21 March 2014

TRANSPARENCY, ACCOUNTABILITY AND OPENNESS

TRANSPARENCY, ACCOUNTABILITY AND OPENNESS
by Andy Weddington
Friday, 21 March 2014



"Transparency is not about restoring trust in institutions. Transparency is the politics of managing mistrust." Ivan Krastev



Transparency, accountability and openness were some of Barack Obama's core promises during his first campaign. Candidate Obama promised a new type of leadership, of administration. And President Obama has absolutely kept his promises.

For nowhere in the definitions of transparency, accountability and openness do the words truth and honesty and principle and morals and ethics appear. Nowhere.

Truth and honesty and principle and morals and ethics are expectations, if you will, assumptions, made (perhaps naively so) by truthful, honest, principled, morally-driven, and ethical people when thinking transparency, accountability and openness.

But today's comment is not about President Obama's truthfulness and honesty, or lack thereof in the minds of the truthful and honest.

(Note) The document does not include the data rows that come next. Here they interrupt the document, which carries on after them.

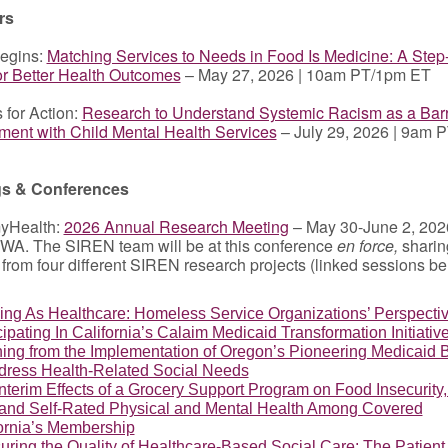
rs
egins:
Matching Services to Needs in Food Is Medicine: A Ste
or Better Health Outcomes
– May 27, 2026 | 10am PT/1pm ET
 for Action:
Research to Understand Systemic Racism as a Barr
ent with Child Mental Health Services
– July 29, 2026 | 9am 
gs & Conferences
yHealth:
2026 Annual Research Meeting
– May 30-June 2, 2026
WA. The SIREN team will be at this conference
en force,
sharin
 from four different SIREN research projects (linked sessions b
ng As Healthcare: Homeless Service Organizations’ Perspecti
cipating In California’s Calaim Medicaid Transformation Initiativ
ing from the Implementation of Oregon’s Pioneering Medicaid B
dress Health-Related Social Needs
nterim Effects of a Grocery Support Program on Food Insecurity,
 and Self-Rated Physical and Mental Health Among Covered
ornia’s Membership
ring the Quality of Healthcare-Based Social Care: The Patient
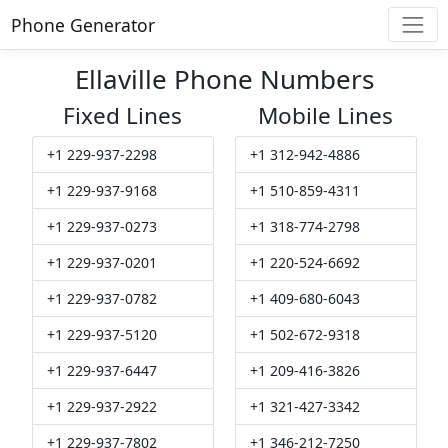
Phone Generator
Ellaville Phone Numbers
Fixed Lines
Mobile Lines
+1 229-937-2298
+1 312-942-4886
+1 229-937-9168
+1 510-859-4311
+1 229-937-0273
+1 318-774-2798
+1 229-937-0201
+1 220-524-6692
+1 229-937-0782
+1 409-680-6043
+1 229-937-5120
+1 502-672-9318
+1 229-937-6447
+1 209-416-3826
+1 229-937-2922
+1 321-427-3342
+1 229-937-7802
+1 346-212-7250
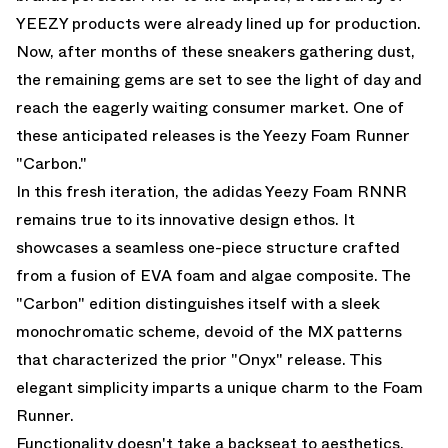
YEEZY products were already lined up for production.
Now, after months of these sneakers gathering dust,
the remaining gems are set to see the light of day and
reach the eagerly waiting consumer market. One of
these anticipated releases is the Yeezy Foam Runner
"Carbon."
In this fresh iteration, the adidas Yeezy Foam RNNR
remains true to its innovative design ethos. It
showcases a seamless one-piece structure crafted
from a fusion of EVA foam and algae composite. The
"Carbon" edition distinguishes itself with a sleek
monochromatic scheme, devoid of the MX patterns
that characterized the prior "Onyx" release. This
elegant simplicity imparts a unique charm to the Foam
Runner.
Functionality doesn't take a backseat to aesthetics,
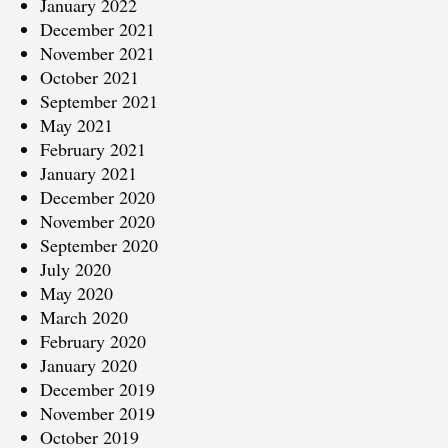
January 2022
December 2021
November 2021
October 2021
September 2021
May 2021
February 2021
January 2021
December 2020
November 2020
September 2020
July 2020
May 2020
March 2020
February 2020
January 2020
December 2019
November 2019
October 2019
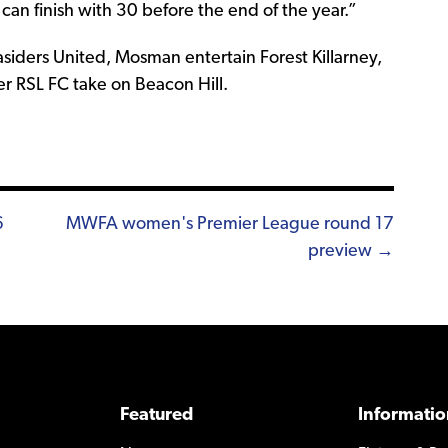
 can finish with 30 before the end of the year.”
iders United, Mosman entertain Forest Killarney,
r RSL FC take on Beacon Hill.
6
MWFA women's Premier League round 17
preview →
Featured
Informatio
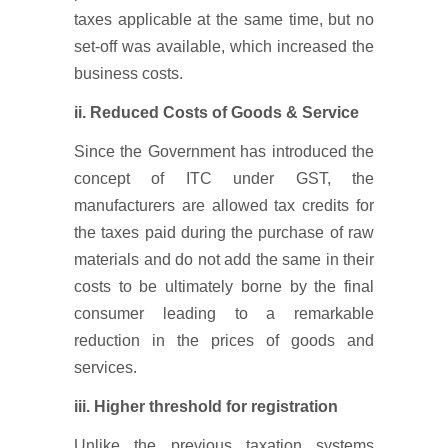
taxes applicable at the same time, but no
set-off was available, which increased the
business costs.
ii. Reduced Costs of Goods & Service
Since the Government has introduced the
concept of ITC under GST, the
manufacturers are allowed tax credits for
the taxes paid during the purchase of raw
materials and do not add the same in their
costs to be ultimately borne by the final
consumer leading to a remarkable
reduction in the prices of goods and
services.
iii.
Higher threshold for registration
Unlike the previous taxation systems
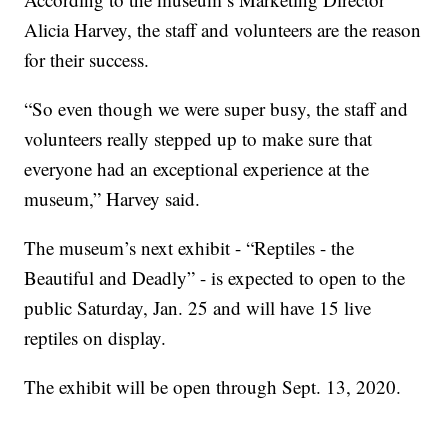
Alicia Harvey, the staff and volunteers are the reason
for their success.
“So even though we were super busy, the staff and
volunteers really stepped up to make sure that
everyone had an exceptional experience at the
museum,” Harvey said.
The museum’s next exhibit - “Reptiles - the
Beautiful and Deadly” - is expected to open to the
public Saturday, Jan. 25 and will have 15 live
reptiles on display.
The exhibit will be open through Sept. 13, 2020.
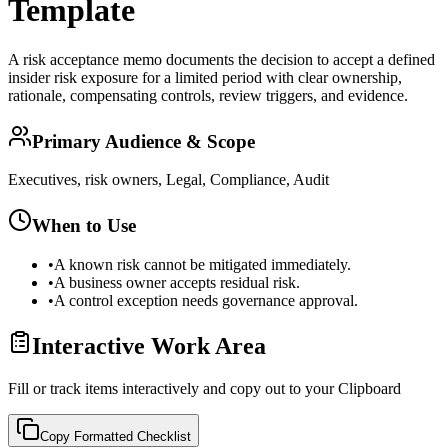
Template
A risk acceptance memo documents the decision to accept a defined
insider risk exposure for a limited period with clear ownership,
rationale, compensating controls, review triggers, and evidence.
Primary Audience & Scope
Executives, risk owners, Legal, Compliance, Audit
When to Use
•
A known risk cannot be mitigated immediately.
•
A business owner accepts residual risk.
•
A control exception needs governance approval.
Interactive Work Area
Fill or track items interactively and copy out to your Clipboard
Copy Formatted
Checklist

And it is not about the absence of integrity and credibility and capability and a new type of (corrupt) leadership and administration. Nor is today's comment about all the other nonsense (e.g., weak foreign policy; failed economics; failed healthcare reform; etc.) surrounding President Obama.

Anyway, for today - something on the local level. Something that happened earlier in the week.

A few days ago, amidst the morning newspaper and coffee, I called City Hall of one of our neighboring small cities. The receptionist answered, cheerfully so, on the third ring. I asked to be connected to the Mayor's office. She said she'd put me through to the administrative assistant and to please hold.

On the second or third ring "Jane" (not the name she used) answered - cordial but her tone not as friendly as the receptionist's.

I introduced myself (using full name) and told Jane I'd just finished reading the mayor's OpEd on transparency, accountability and openness. In fact, intrigued I sent the mayor an email.

Jane seemed distracted and came across as my call bothersome.

So I moved quickly to the point. I told Jane it was commendable the mayor wrote such an article and responsible to welcome public comment and participation by publishing an email address at the end - but there's a problem: My email (kind and included comment as to inviting President Obama and his Cabinet for an extended visit to witness transparency, accountability and openness in action) was returned as not deliverable (an invalid address).

Jane was silent.

So I spoke.

"Well, Jane, I'd like to get the mayor's email address so I can resend my note."

Jane paused.

"Tell you what, Jane, I'll read the mayor's email address as it appears in the newspaper and you correct it for me."

Jane listened.

She then read to me the mayor's email address. But we had to go through it several times to get it straight. Finally, I read back what I thought I heard, and had written down, and still needed to make a character correction. Then Jane offered, "I see the problem, they transposed the characters."

I did not ask who "they" was.

I thanked Jane and suggested it might be a good idea to have the newspaper print an email address correction as it might be rather embarrassing for the mayor (having written about transparency, accountability and openness and welcoming public engagement but the email address is wrong). My aim to be helpful not sarcastic.

Jane did not thank me for calling and bringing the error to their attention. She seemed a bit miffed while saying she'd inform the mayor. And she ended the call.

By her demeanor and tone, I suspect the fouled up email address was Jane's fault (the paper prints what they receive). After all, what does an administrative assistant do - proof admin, among other tasks.

I resent my email to the mayor.

It's been several days.

There's not been a correction in the newspaper.

I've not heard from Jane.

And I've not heard from the mayor.

I do not know the mayor nor the mayor's political party but that does not matter. The email address miscue may have been an innocent mistake. Probably. But a cynic would counter. However, not such a good first impression does it leave. One would think that with something as important as a mayor's OpEd the content - from first character to final period - would have been proofed and reproofed (particularly considering the topic).

Yes, good ol' government transparency, accountability and openness is not just promised at the federal level - it's common practice, politics as usual, from township to metropolis. It might even happen, somewhere. But if Ivan Krastev is correct, not likely - for politics trumps trust. Honest. 

In reality, liars, cheats, scoundrels, and thieves (just like upstanding folks) holding and seeking public office can, and do, claim transparency, accountability and openness. It's how they get elected.

But their "truth" and "honesty" and "principles" and "morals" and "ethics" is not the majority's.

It's the citizenry's responsibility to police government. 

Can't you see that, fellow Americans?

Call them (phone, mail, votes) on it!

Post Script

Now, about that missing Malaysian 777 ... The U.S. government knows where it is (parked in a hanger in badlands); SEALs (with pilots) are planning an operation to recover the plane; President Obama is polishing his teleprompter remarks to announce how he alone solved the mystery, planned the op, and saved the world. It's in the books in less than five days.

Preposterous?

We'll see. It makes more sense than aliens abducting and black holes swallowing it.